━━ Records for this exercise

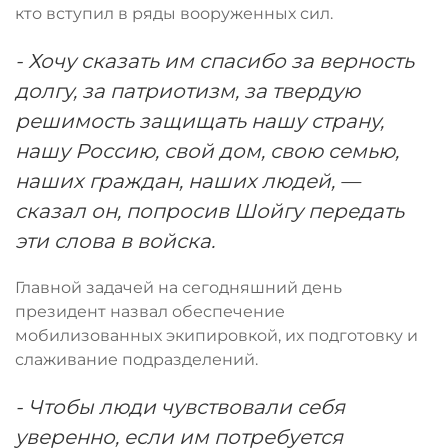
кто вступил в ряды вооруженных сил.
- Хочу сказать им спасибо за верность
долгу, за патриотизм, за твердую
решимость защищать нашу страну,
нашу Россию, свой дом, свою семью,
наших граждан, наших людей, —
сказал он, попросив Шойгу передать
эти слова в войска.
Главной задачей на сегодняшний день
президент назвал обеспечение
мобилизованных экипировкой, их подготовку и
слаживание подразделений.
- Чтобы люди чувствовали себя
уверенно, если им потребуется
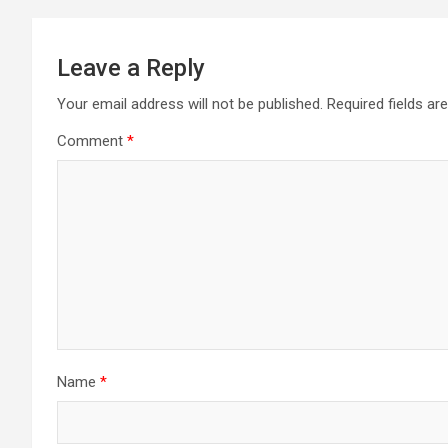
Leave a Reply
Your email address will not be published.
Required fields a
Comment
*
Name
*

━━━━

* Task requirements: From the line that holds "уверенно, если им потребуется" to the last line of the data, return those lines exactly and nothing else; both ends count, and pictures stay out.

* Written answer:
уверенно, если им потребуется
Leave a Reply
Your email address will not be published.
Required fields a
Comment
*
Name
*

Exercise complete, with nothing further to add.